TedStudley / mc-mini

Simple Stokes+Advection/Diffusion solver.
0 stars 4 forks source link

Separate the Output Folder from the Main Codebase #4

Closed TedStudley closed 8 years ago

TedStudley commented 8 years ago

It takes an obscenely long time to clone the repository, mostly because of the output values. I wouldn't be opposed to moving the output folder to a separate download in releases, but it really shouldn't stay in the codebase.

egpuckett commented 8 years ago

I agree. Isn't it possible to mark certain directories in GitHub so they are not tracked?

egpuckett commented 8 years ago
On 10/05/2015 11:15 PM, Ted Studley
  wrote:

  It takes an obscenely long time to clone the repository, mostly
    because of the output values. I wouldn't be opposed to moving
    the output folder to a separate download in releases, but it
    really shouldn't stay in the codebase.
  —
    Reply to this email directly or view it
      on GitHub.

I agree.
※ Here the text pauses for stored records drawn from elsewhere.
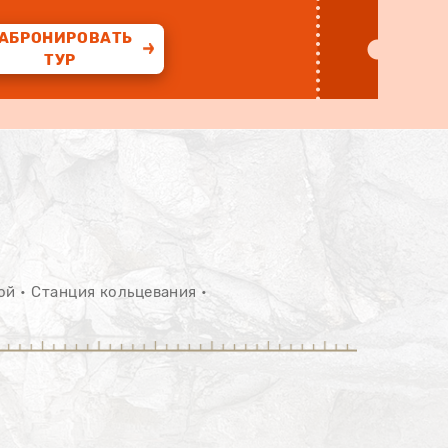
АБРОНИРОВАТЬ
ТУР
ой • Станция кольцевания •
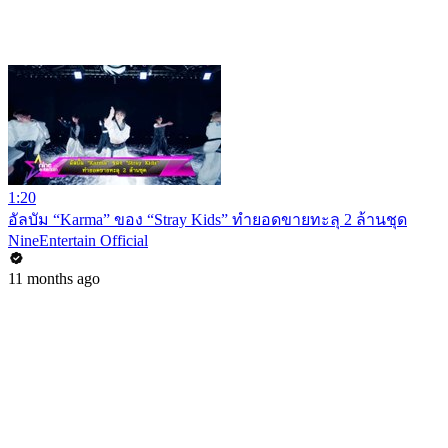
1:20
อัลบัม “Karma” ของ “Stray Kids” ทำยอดขายทะลุ 2 ล้านชุด
NineEntertain Official
11 months ago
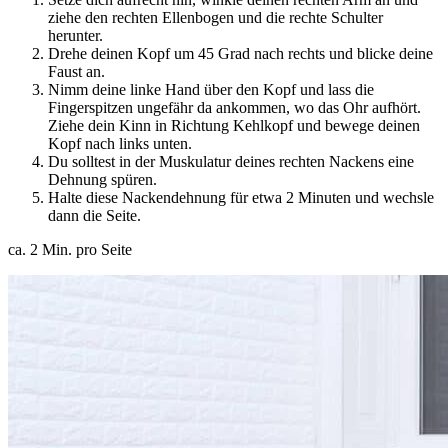
ziehe den rechten Ellenbogen und die rechte Schulter
herunter.
Drehe deinen Kopf um 45 Grad nach rechts und blicke deine
Faust an.
Nimm deine linke Hand über den Kopf und lass die
Fingerspitzen ungefähr da ankommen, wo das Ohr aufhört.
Ziehe dein Kinn in Richtung Kehlkopf und bewege deinen
Kopf nach links unten.
Du solltest in der Muskulatur deines rechten Nackens eine
Dehnung spüren.
Halte diese Nackendehnung für etwa 2 Minuten und wechsle
dann die Seite.
ca. 2 Min. pro Seite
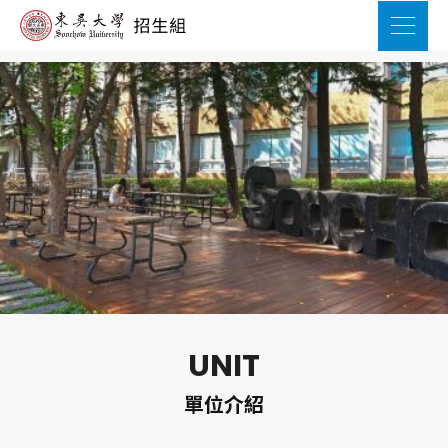
UNIT
單位介紹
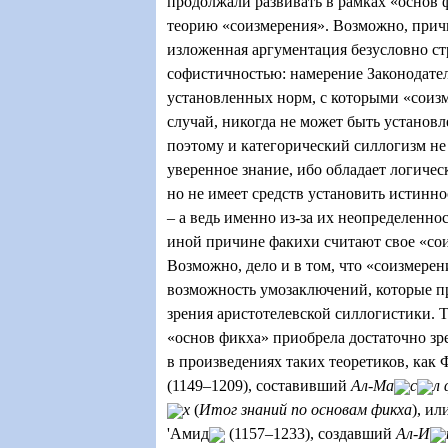
продолжали развивать в рамках «основ
теорию «соизмерения». Возможно, причи
изложенная аргументация безусловно ст
софистичностью: намерение Законодате
установленных норм, с которыми «соиз
случай, никогда не может быть установл
поэтому и категорический силлогизм не
уверенное знание, ибо обладает логиче
но не имеет средств установить истинн
– а ведь именно из-за их неопределеннос
иной причине факихи считают свое «со
Возможно, дело и в том, что «соизмерен
возможность умозаключений, которые п
зрения аристотелевской силлогистики. Т
«основ фикха» приобрела достаточно з
в произведениях таких теоретиков, как 
(1149–1209), составивший
Ал-Ма
с
л 
х
(
Итог знаний по основам фикха
), ил
'Aмид
(1157–1233), создавший
Ал-И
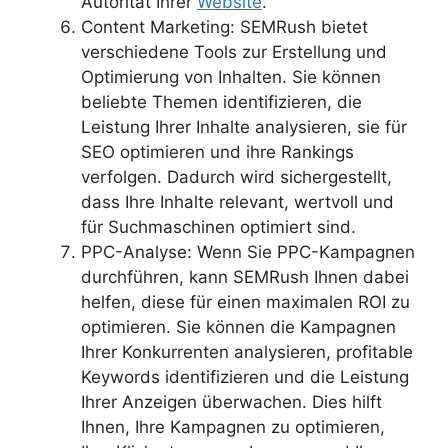
Autorität Ihrer
Website
.
Content Marketing: SEMRush bietet
verschiedene Tools zur Erstellung und
Optimierung von Inhalten. Sie können
beliebte Themen identifizieren, die
Leistung Ihrer Inhalte analysieren, sie für
SEO optimieren und ihre Rankings
verfolgen. Dadurch wird sichergestellt,
dass Ihre Inhalte relevant, wertvoll und
für Suchmaschinen optimiert sind.
PPC-Analyse: Wenn Sie PPC-Kampagnen
durchführen, kann SEMRush Ihnen dabei
helfen, diese für einen maximalen ROI zu
optimieren. Sie können die Kampagnen
Ihrer Konkurrenten analysieren, profitable
Keywords identifizieren und die Leistung
Ihrer Anzeigen überwachen. Dies hilft
Ihnen, Ihre Kampagnen zu optimieren,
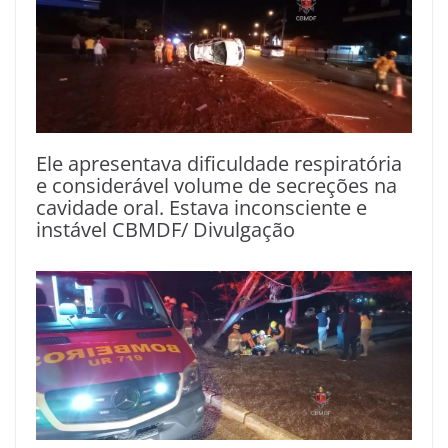
Ele apresentava dificuldade respiratória
e considerável volume de secreções na
cavidade oral. Estava inconsciente e
instável CBMDF/ Divulgação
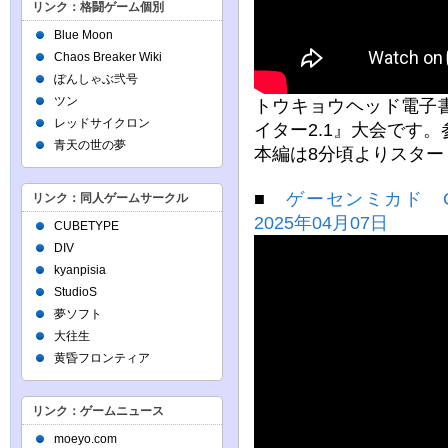
リンク：格闘ゲーム個別
Blue Moon
Chaos Breaker Wiki
ぽんしゃぶ弐号
ツン
トウキョウヘッド電子
レッドサイクロン
イター2.1』大会です
青天の世の夢
本編は8分頃よりスター
■
ゲーセンミカド GUI
リンク：同人ゲームサークル
2025年04月07日
CUBETYPE
DIV
kyanpisia
StudioS
夢ソフト
大往生
黄昏フロンティア
リンク：ゲームニュース
moeyo.com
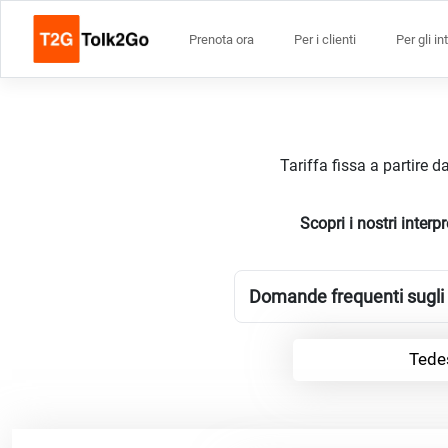
Prenota ora
Per i clienti
Per gli in
Tariffa fissa a partire 
Scopri i nostri inte
Domande frequenti sugli 
Tede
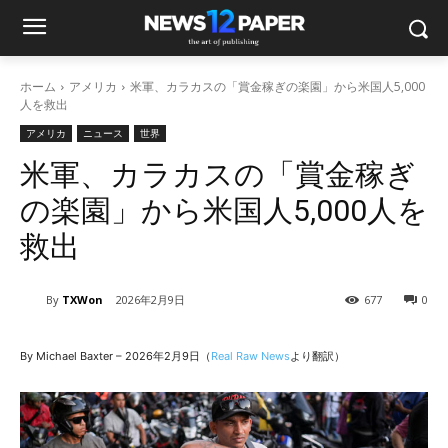
ホーム
アメリカ
米軍、カラカスの「賞金稼ぎの楽園」から米国人5,000
人を救出
アメリカ
ニュース
世界
米軍、カラカスの「賞金稼ぎ
の楽園」から米国人5,000人を
救出
By
TXWon
2026年2月9日
677
0
By Michael Baxter – 2026年2月9日（
Real Raw News
より翻訳）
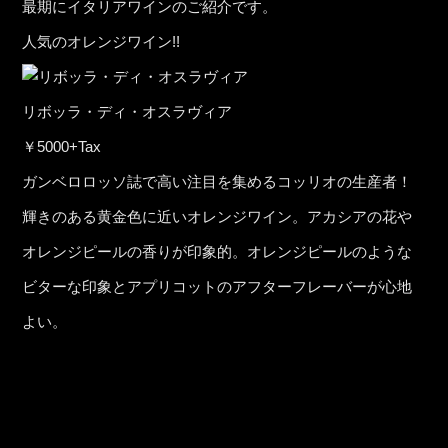
最期にイタリアワインのご紹介です。
人気のオレンジワイン!!
リボッラ・ディ・オスラヴィア
￥5000+Tax
ガンベロロッソ誌で高い注目を集めるコッリオの生産者！
輝きのある黄金色に近いオレンジワイン。アカシアの花や
オレンジピールの香りが印象的。オレンジピールのような
ビターな印象とアプリコットのアフターフレーバーが心地
よい。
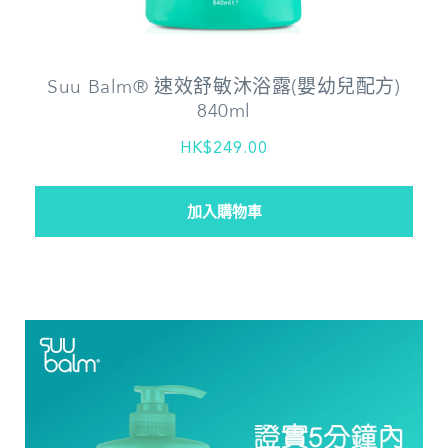
Suu Balm® 速效舒敏沐浴露(嬰幼兒配方)
840ml
HK$249.00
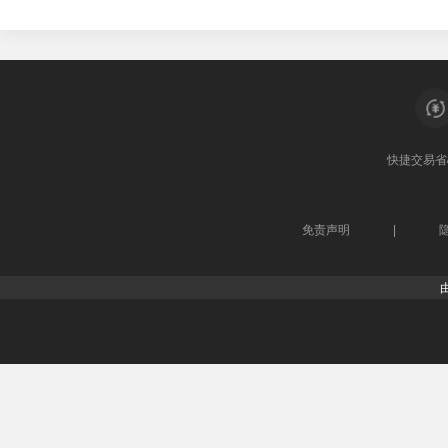
快捷交易
省
免责声明
|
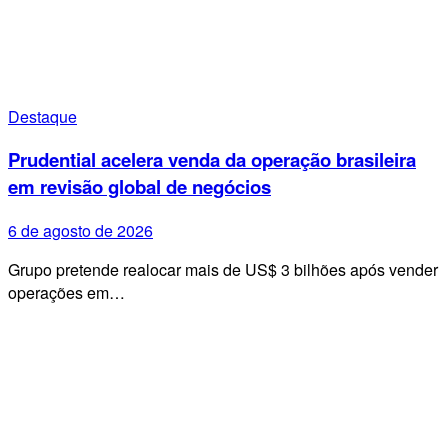
Destaque
Prudential acelera venda da operação brasileira
em revisão global de negócios
6 de agosto de 2026
Grupo pretende realocar mais de US$ 3 bilhões após vender
operações em…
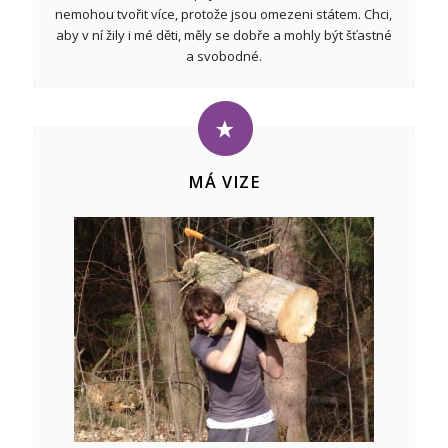
nemohou tvořit více, protože jsou omezeni státem. Chci,
aby v ní žily i mé děti, měly se dobře a mohly být šťastné
a svobodné.
MÁ VIZE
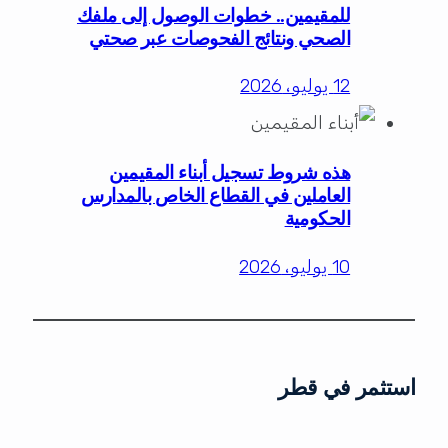
للمقيمين.. خطوات الوصول إلى ملفك
الصحي ونتائج الفحوصات عبر صحتي
12 يوليو، 2026
هذه شروط تسجيل أبناء المقيمين
العاملين في القطاع الخاص بالمدارس
الحكومية
10 يوليو، 2026
استثمر في قطر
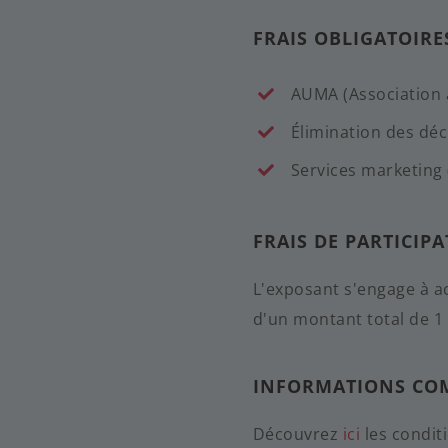
FRAIS OBLIGATOIR
AUMA (Association 
Élimination des dé
Services marketing 
FRAIS DE PARTICIP
L'exposant s'engage à ac
d'un montant total de 1 
INFORMATIONS COM
Découvrez
ici
les condit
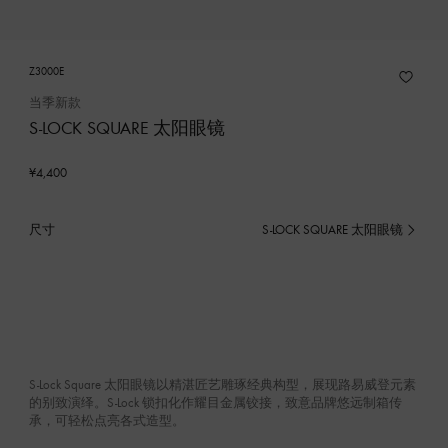
Z3000E
当季新款
S-LOCK SQUARE 太阳眼镜
¥4,400
尺寸
S-LOCK SQUARE 太阳眼镜
已
选
产
品
S-Lock Square 太阳眼镜以精湛匠艺雕琢经典构型，展现路易威登元素
的别致演绎。S-Lock 锁扣化作耀目金属铰接，致意品牌悠远制箱传
承，可轻松点亮各式造型。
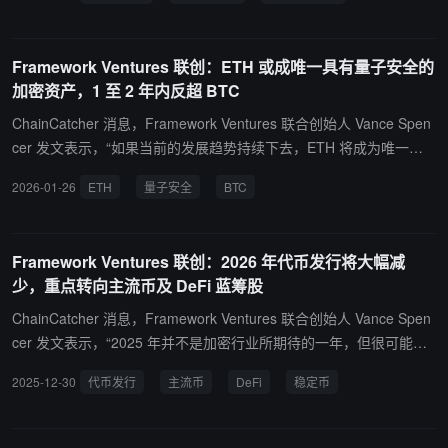
行由 5 亿美元按揭及其他贷款资产支持的代币产品。知情人士透露，
该零售导向代币或命名为 “Home Token”。公司表示，初期代币将仅
面向合格投资者开放，未来计划逐步扩大至更广泛用户群体。Better.
Framework Ventures 联创：ETH 或成唯一具有量子安全的
com 创始人兼 CEO Vishal Garg 表示，代币化可减少中介环节，从
加密资产，1 至 2 年内反超 BTC
而降低融资成本，并为消费者提供更低利率的按揭产品。 据悉，Bett
er.com 正与 DeFi 生态系统 Sky 合作推进按揭资产上链。Sky 使用真
ChainCatcher 消息，Framework Ventures 联合创始人 Vance Spen
实世界资产（RWA）为稳定币提供支持，目前生态资本规模约 180
cer 发文表示，“如果当前的发展趋势持续下去，ETH 将成为唯一具
亿美元。Framework Ventures 亦为 Sky 的重要支持方之一。Better.
备量子安全性的加密资产，并在 1 至 2 年内实现对 BTC 的反超。所
2026-01-26
ETH
量子安全
BTC
com 曾于 2021 年计划以 77 亿美元估值上市，但 2023 年实际上市
有计算平台都受到更广泛的技术趋势的影响，它们需要整合这些趋势
首日股价大跌超 90%。目前公司市值约 4.5 亿美元。
才能保持竞争力。以太坊已经融合了稳定币、代币化、人工智能和量
子计算。到目前为止，BTC 还没有接受任何一种技术。”
Framework Ventures 联创：2026 年代币发行将大幅减
少，重点转向主流币及 DeFi 蓝筹股
ChainCatcher 消息，Framework Ventures 联合创始人 Vance Spen
cer 发文表示，“2025 年并不是加密行业所期待的一年，但很可能是
行业继续向前发展所必需的一年。作为一个行业，我们基本已经彻底
2025-12-30
代币发行
主流币
DeFi
稳定币
告别了 Meme 币、NFT、低流通高 FDV 项目，以及总体上以消费者
为导向的那一整套叙事。 我对 2026 年的预测是：代币发行数量将大
幅减少，市场关注点将更多集中在主流资产（ETH、BTC）上，同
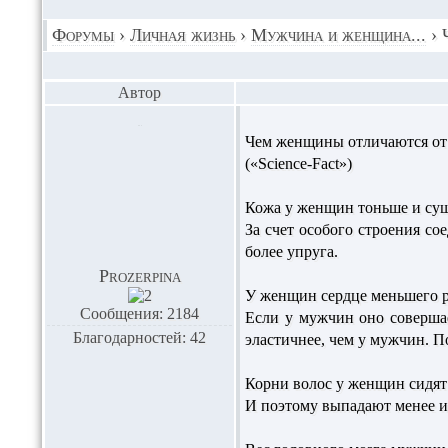
Форумы
›
Личная жизнь
›
Мужчина и женщина...
›
Автор
Чем женщины отличаются о
(«Science-Fact»)
Кожа у женщин тоньше и суш
За счет особого строения со
более упруга.
Prozerpina
У женщин сердце меньшего ра
Сообщения: 2184
Если у мужчин оно совершае
Благодарностей: 42
эластичнее, чем у мужчин. 
Корни волос у женщин сидят 
И поэтому выпадают менее 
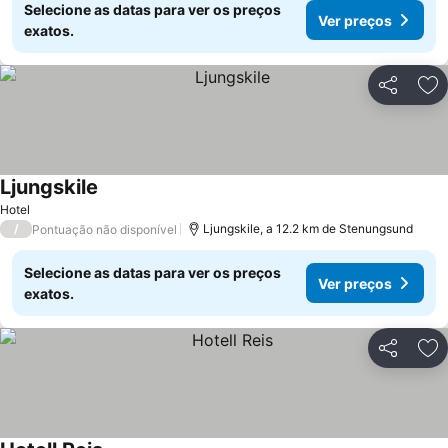
Selecione as datas para ver os preços
Ver preços
exatos.
Partilhar
Ad
Ljungskile
Ver preços
Hotel
/
Ljungskile, a 12.2 km de Stenungsund
Pontuação não disponível
Selecione as datas para ver os preços
Ver preços
exatos.
Partilhar
Ad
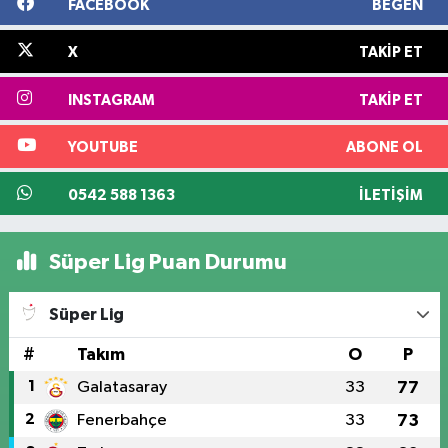
FACEBOOK
BEĞEN
X
TAKIP ET
INSTAGRAM
TAKIP ET
YOUTUBE
ABONE OL
0542 588 1363
İLETIŞIM
Süper Lig Puan Durumu
Süper Lig
#
Takım
O
P
1
Galatasaray
33
77
2
Fenerbahçe
33
73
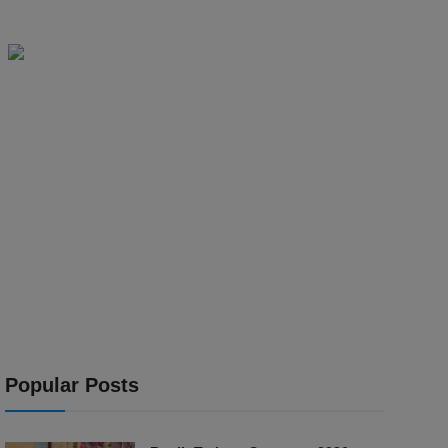
Popular Posts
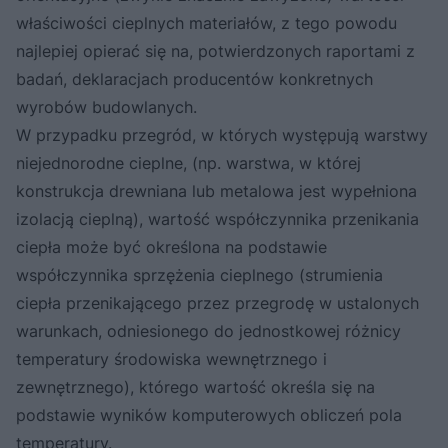
właściwości cieplnych materiałów, z tego powodu
najlepiej opierać się na, potwierdzonych raportami z
badań, deklaracjach producentów konkretnych
wyrobów budowlanych.
W przypadku przegród, w których występują warstwy
niejednorodne cieplne, (np. warstwa, w której
konstrukcja drewniana lub metalowa jest wypełniona
izolacją cieplną), wartość współczynnika przenikania
ciepła może być określona na podstawie
współczynnika sprzężenia cieplnego (strumienia
ciepła przenikającego przez przegrodę w ustalonych
warunkach, odniesionego do jednostkowej różnicy
temperatury środowiska wewnętrznego i
zewnętrznego), którego wartość określa się na
podstawie wyników komputerowych obliczeń pola
temperatury.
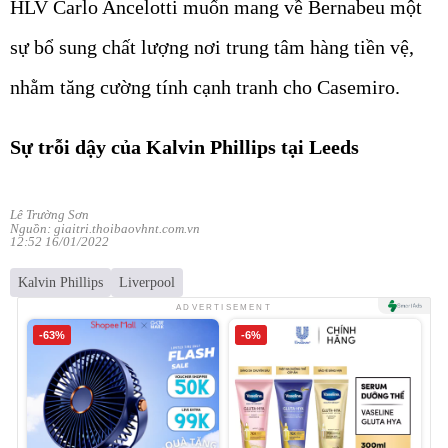
HLV Carlo Ancelotti muốn mang về Bernabeu một
sự bổ sung chất lượng nơi trung tâm hàng tiền vệ,
nhằm tăng cường tính cạnh tranh cho Casemiro.
Sự trỗi dậy của Kalvin Phillips tại Leeds
Lê Trường Sơn
Nguồn: giaitri.thoibaovhnt.com.vn
12:52 16/01/2022
Kalvin Phillips
Liverpool
ADVERTISEMENT
-63%
-6%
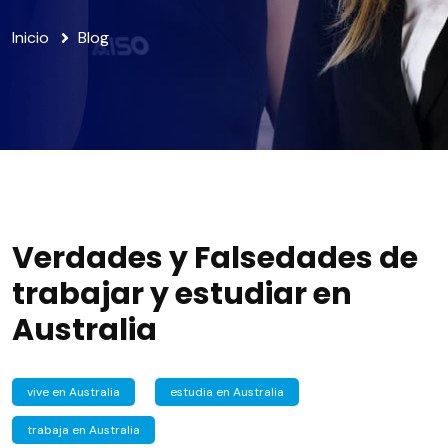
Inicio
Blog
Verdades y Falsedades de
trabajar y estudiar en
Australia
vive en Australia
estudia en Australia
trabaja en Australia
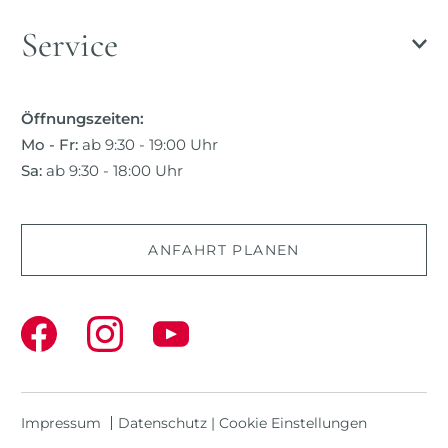
Service
Öffnungszeiten:
Mo - Fr:
ab 9:30 - 19:00 Uhr
Sa:
ab 9:30 - 18:00 Uhr
ANFAHRT PLANEN
Impressum
Datenschutz
|
Cookie Einstellungen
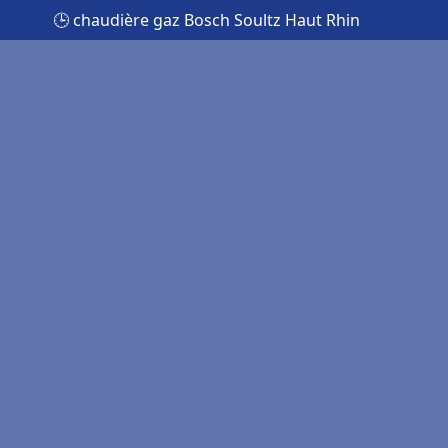
🕒 chaudière gaz Bosch Soultz Haut Rhin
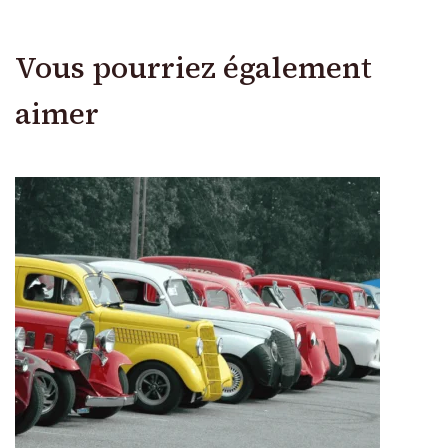
Vous pourriez également
aimer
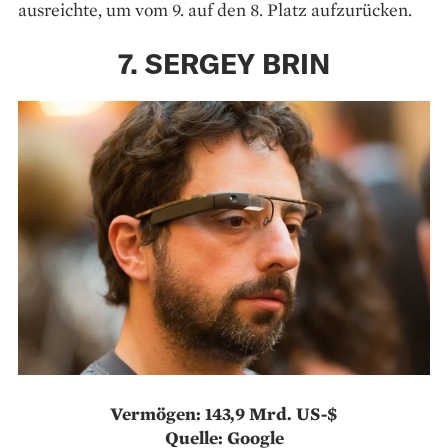
ausreichte, um vom 9. auf den 8. Platz aufzurücken.
7. SERGEY BRIN
Vermögen: 143,9 Mrd. US-$
Quelle: Google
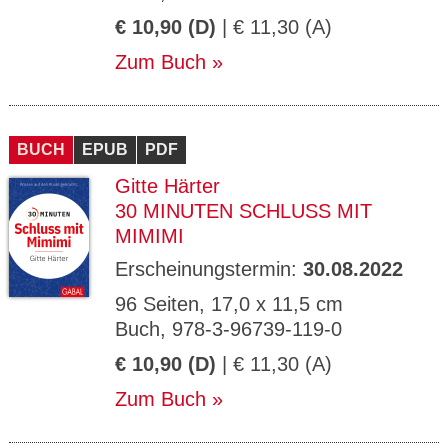
€ 10,90 (D)
| € 11,30 (A)
Zum Buch
BUCH
EPUB
PDF
Gitte Härter
30 MINUTEN SCHLUSS MIT
MIMIMI
Erscheinungstermin:
30.08.2022
96 Seiten, 17,0 x 11,5 cm
Buch, 978-3-96739-119-0
€ 10,90 (D)
| € 11,30 (A)
Zum Buch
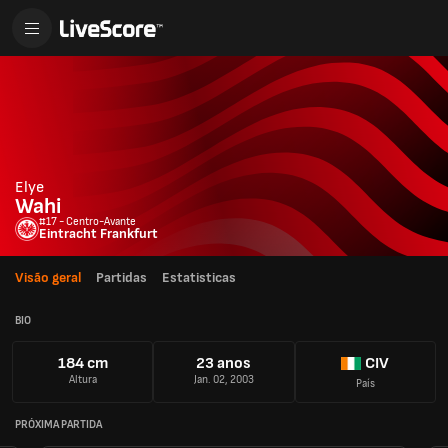
Elye
Wahi
#17 - Centro-Avante
Eintracht Frankfurt
Visão geral
Partidas
Estatisticas
BIO
184 cm
23 anos
CIV
Altura
Jan. 02, 2003
País
PRÓXIMA PARTIDA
Isn't it possible to mark certain directories in GitHub so
they are not tracked?

- Gerry
TedStudley commented 8 years ago

Unfortunately, not tracking the directories would mean that they're no longer in the repository, and it's not really trivial to just prevent a directory from being downloaded in the initial clone.

It would be possible to have those files tracked in a separate repository, but their format and use-case (huge binary files with infrequent changes) really means that they shouldn't be version-controlled the same way the rest of the project is. It would be best to have them available as a stand-alone download somewhere, either in the GitHub releases section or on a different site. If CIG has access to an FTP server which could be used, it would work to upload them there.

TedStudley commented 8 years ago

The output folder should be removed, but the size of the repository hasn't decreased as much as I had expected.

The repository was around 100MB before the changes, and I've gotten it down to around 36MB. Interestingly enough, it appears to be possible to get the size down even further.

Even though the output folder isn't present in any commit in the master branch (and all other branches have been merged in and deleted), grabbing a list of all file hashes still includes files from inside the output folder. This would seem to back up the idea that the files are still present (but unreachable) in the repo. We may need to wait for garbage collection to occur on the Server before we actually free up the space.

TedStudley commented 8 years ago

The output folder is gone from the entire git history, and all remaining unreachable blobs have been scrubbed from the object pack. Before, a fresh clone of the repo took ~250M of space. Now, a fresh clone of the repo takes only ~850K of space, and clones nearly instantly. I've checked to ensure that the codebase still compiles in order to make sure that this didn't break anything unexpectedly.